Ich hatte schon fast alle Hoffnung für eine Umsetzung der Idee aufgegeben. Obwohl heute noch Atom U-Boote  im Wasser herumfahren, schien die zivile Nutzung in weite Ferne geraten zu sein. Doch heute wurde ich hellwach, als ich diese Meldung zu lesen bekam:

http://www.gulli.com/news/atomtechnik-der-reaktor-f-r-2008-11-12/
http://www.netzwelt.de/news/78637-ab-2013-kleiner-nuklear-reaktor-fuer.html


Da spricht man doch tatsächlich von kleinen Atomreaktoren, obwohl "klein" hier sehr relativ ist. Einige Tonnen werden es doch werden. Es lohnt sich, diesen Artikel zu lesen.

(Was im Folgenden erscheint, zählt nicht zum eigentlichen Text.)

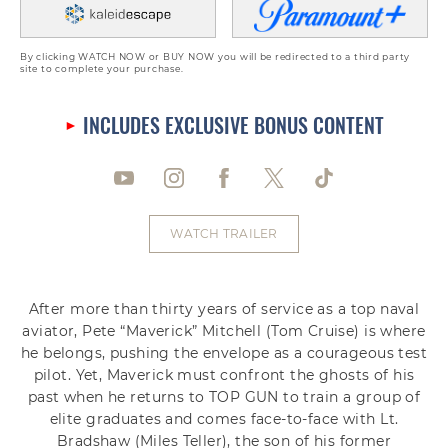
By clicking WATCH NOW or BUY NOW you will be redirected to a third party
site to complete your purchase.
INCLUDES EXCLUSIVE BONUS CONTENT
WATCH TRAILER
After more than thirty years of service as a top naval
aviator, Pete “Maverick” Mitchell (Tom Cruise) is where
he belongs, pushing the envelope as a courageous test
pilot. Yet, Maverick must confront the ghosts of his
past when he returns to TOP GUN to train a group of
elite graduates and comes face-to-face with Lt.
Bradshaw (Miles Teller), the son of his former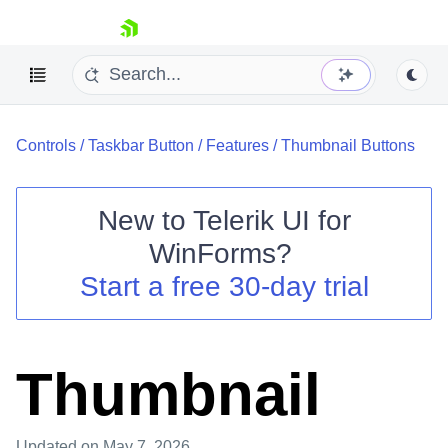
skip navigation
Controls
/
Taskbar Button
/
Features
/
Thumbnail Buttons
New to
Telerik UI for
WinForms
?
Shopping cart
Start a free 30-day trial
Your Account
Login
Contact Us
Try now
Thumbnail
Updated
on May 7, 2026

Dann gab es heute noch ein schönes Ereignis. Wir machen ja seit Monaten einen besonderen Dienst, der recht einmalig ist. Unsere Audiosendungen werden in Kanada in ASCII - Form gebracht. Das heißt: es gibt Leute, die die Sendung komplett hören und in Textform umsetzen. Das Ganze dient auch für ein Projekt, um Sprachen per Internet zu lernen. Unter http://linq.com kann man nachlesen, wie das Projekt aufgebaut ist. Eine Idee ist nämlich, zum Lernen nicht nur Goethe und Rilke anzubieten, sondern auch heutige fachbezogene Sprache. Wer sich für Computer und Netztechnik interessiert, der lernt vielleicht besser die deutsche Sprache, wenn er sich den CCZwei als Audiocast anhört und versucht, die Sequenzen zu verstehen. Dazu benötigt er aber auch die schriftliche Form des Textes, um das Gehörte auch nachvollziehen zu können. Dahinter steckt eine gute Lernpsychologie.


Steve Kaufmann, Vancouver

Heute kam Steve Kaufmann aus Vancouver/Kanada zu uns ins Büro mit dem Willen, dass wir uns einmal gegenseitig kennenlernen können. Es war eine sehr positive Begegnung. Natürlich machte ich mit Steve auch ein Interview für eine der nächsten Sendungen.
Das Interview machten wir in deutscher Sprache und ich merkte in der Tat, wie er mit der Sprache immer besser umgehen konnte. Da genügten nur einige Minuten Training. In der Sendung zählen wir einmal seine Sprachen auf, der er sprechen, lesen und schreiben kann. In der Gesamtzahl sind es 10 Sprachen, wobei er "deutsch" auf Platz sieben setzt.
Dabei ist Mandarin Chinesisch, Kanton Chinesisch, Japanisch, Russisch, Schwedisch, Italienisch, natürlich Englisch und Französisch als Muttersprache.
Ich finde, dass es  ein sehr informatives und unterhaltsames Interview wurde. Lohnt sich also reinzuhören.